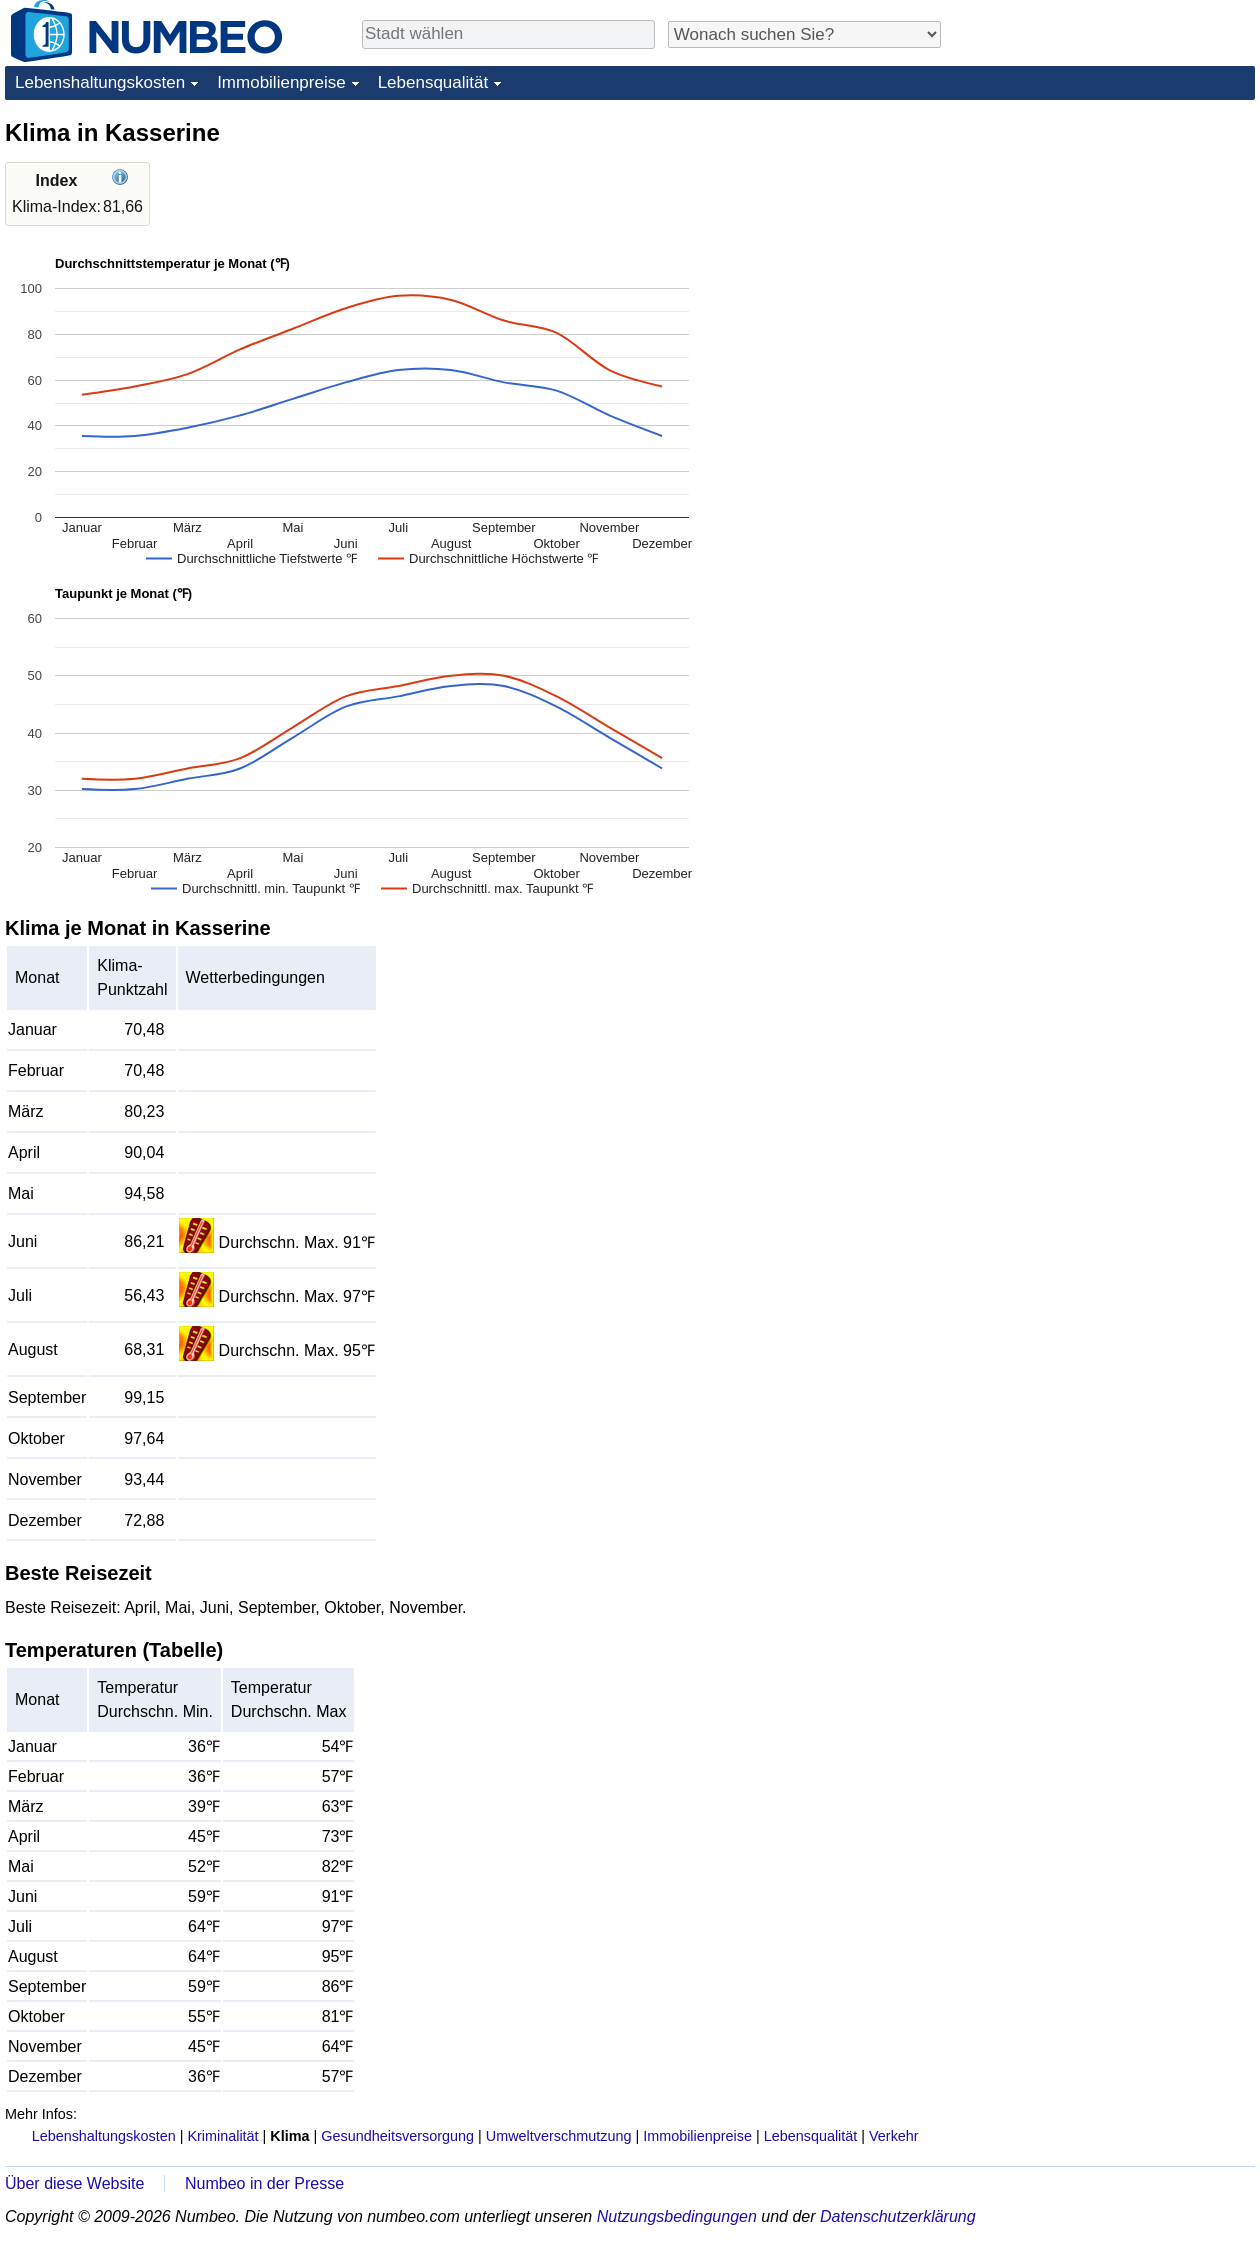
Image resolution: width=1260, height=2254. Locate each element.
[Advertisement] (1105, 242)
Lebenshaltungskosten (100, 82)
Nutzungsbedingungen (677, 2216)
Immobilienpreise (281, 82)
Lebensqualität (433, 82)
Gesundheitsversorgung (397, 2136)
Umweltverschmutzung (559, 2136)
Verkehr (894, 2136)
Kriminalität (222, 2136)
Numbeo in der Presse (264, 2183)
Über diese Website (74, 2183)
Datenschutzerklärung (898, 2216)
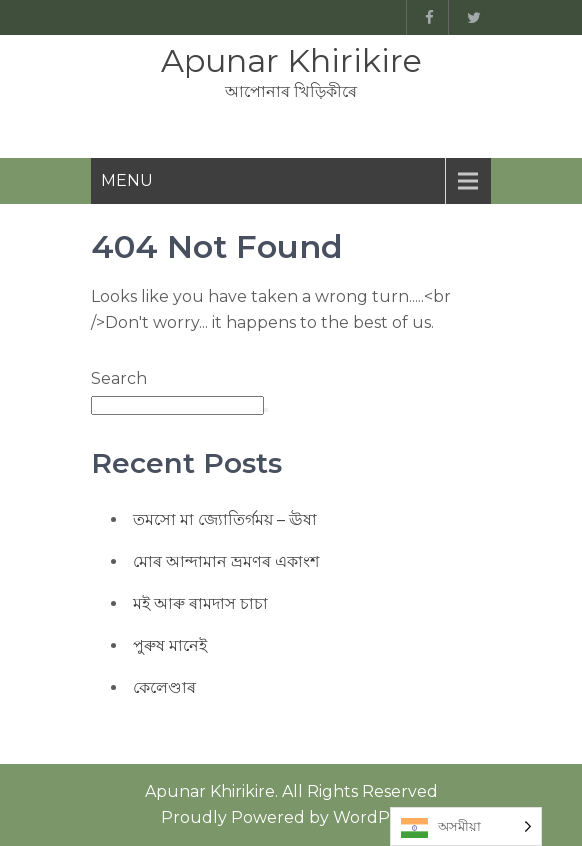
◇ ◇ ◇ ◇ ◇ ◇ ◇
• Exercise description
Your answer should be every line above, written out exactly, with no pictures.

• Result below
Image resolution: width=1260, height=2254. Locate each element.
[Advertisement] (1105, 242)
Lebenshaltungskosten (100, 82)
Nutzungsbedingungen (677, 2216)
Immobilienpreise (281, 82)
Lebensqualität (433, 82)
Gesundheitsversorgung (397, 2136)
Umweltverschmutzung (559, 2136)
Verkehr (894, 2136)
Kriminalität (222, 2136)
Numbeo in der Presse (264, 2183)
Über diese Website (74, 2183)
Datenschutzerklärung (898, 2216)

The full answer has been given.